"And what, if I say 'no'?"
"I hope you won't be so foolish."
"I do say 'no' then—a thousand times I say it. Because if you bring me up, you get all the credit. You shan't get credit from me. And I'll bring myself up without any help from you. I know I'm different from other boys, because you didn't marry my mother. And that's a fearful wrong to her, and you're not going to get out of that by anything I can do. You're wicked and cowardly to my mother, and she's Mister Churchouse's servant, instead of being your wife and having servants of her own, and I'm a poor woman's son instead of being a rich man's son, as I ought to be. All that's been told me by them who know it. And you're a bad man, and I hate you, and I shall always hate you as long as you live. And I'll never be beholden to you for anything, because my life is no good now, and my mother's life is no good neither. And if I thought she was taking a penny of your money, I'd—"
His temper upset him and he burst into tears. The emotion only served to increase his anger.
"I'm crying for hate," he said. "Hate, hate, hate!"
Raymond looked at the boy curiously.
"Poor little chap, I wish to God I could make you see sense. You've got the substance and are shouting for the shadow, which you can never have. You talk like a man, so I'll answer you like a man and advise you not to listen to the evil tongue of those who bear no kindly thought to me, or you either. What is the sense of all this hate? Granted wrong things happened, how are you helping to right the wrong? Where is the sense of this blind enmity against me? I can't call back the past, any more than you can call back the tears you have just shed. Then why waste nervous energy and strength on all this silly hate?"

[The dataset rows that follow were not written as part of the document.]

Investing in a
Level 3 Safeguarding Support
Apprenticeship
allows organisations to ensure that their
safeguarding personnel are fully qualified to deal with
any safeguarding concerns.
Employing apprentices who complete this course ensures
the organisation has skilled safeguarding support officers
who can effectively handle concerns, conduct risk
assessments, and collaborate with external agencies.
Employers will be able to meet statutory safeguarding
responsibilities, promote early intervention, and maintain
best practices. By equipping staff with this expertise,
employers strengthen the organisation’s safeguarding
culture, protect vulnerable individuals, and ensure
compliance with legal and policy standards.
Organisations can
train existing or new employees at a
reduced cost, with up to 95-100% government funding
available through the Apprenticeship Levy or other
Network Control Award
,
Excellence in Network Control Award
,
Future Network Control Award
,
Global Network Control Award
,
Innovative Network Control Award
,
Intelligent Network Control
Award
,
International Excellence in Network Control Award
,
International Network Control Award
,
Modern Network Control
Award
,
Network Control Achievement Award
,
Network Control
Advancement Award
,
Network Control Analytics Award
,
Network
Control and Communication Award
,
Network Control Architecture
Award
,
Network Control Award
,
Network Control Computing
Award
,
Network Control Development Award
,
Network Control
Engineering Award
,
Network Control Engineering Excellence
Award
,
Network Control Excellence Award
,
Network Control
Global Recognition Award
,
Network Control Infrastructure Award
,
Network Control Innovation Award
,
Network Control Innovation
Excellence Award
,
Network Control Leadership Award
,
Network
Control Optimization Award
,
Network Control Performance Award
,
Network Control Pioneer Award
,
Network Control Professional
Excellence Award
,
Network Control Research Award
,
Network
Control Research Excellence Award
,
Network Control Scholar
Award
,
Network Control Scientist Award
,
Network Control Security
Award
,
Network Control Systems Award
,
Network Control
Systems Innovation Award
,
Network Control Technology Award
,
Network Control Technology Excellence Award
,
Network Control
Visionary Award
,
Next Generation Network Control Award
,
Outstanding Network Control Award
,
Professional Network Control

"Because it makes me better and stronger to hate you. It makes me a man quicker to hate you. You say I talk like a man—that's because I hate like a man."
"You talk like a very silly man, and if you grow up into a man hating me, you'll grow up a bitter, twisted sort of man—no good to anybody. A man with a grievance is only a nuisance to his neighbours; and seeing what your grievance is, and that I am ready and willing to do everything in a father's power to lessen that grievance and retrieve the mistakes of the past—remembering, too, that everybody knows my good intentions—you'll really get none to care for your troubles. Instead, all sensible people will tell you that they are largely of your own making."
"The more you talk, the more I hate you," said the boy. "If I never heard your voice again and never saw your face again, still I'd always hate you. I don't hate anything else in the world but you. I wouldn't spare a bit of hate for anything but you. I won't be your son now—never."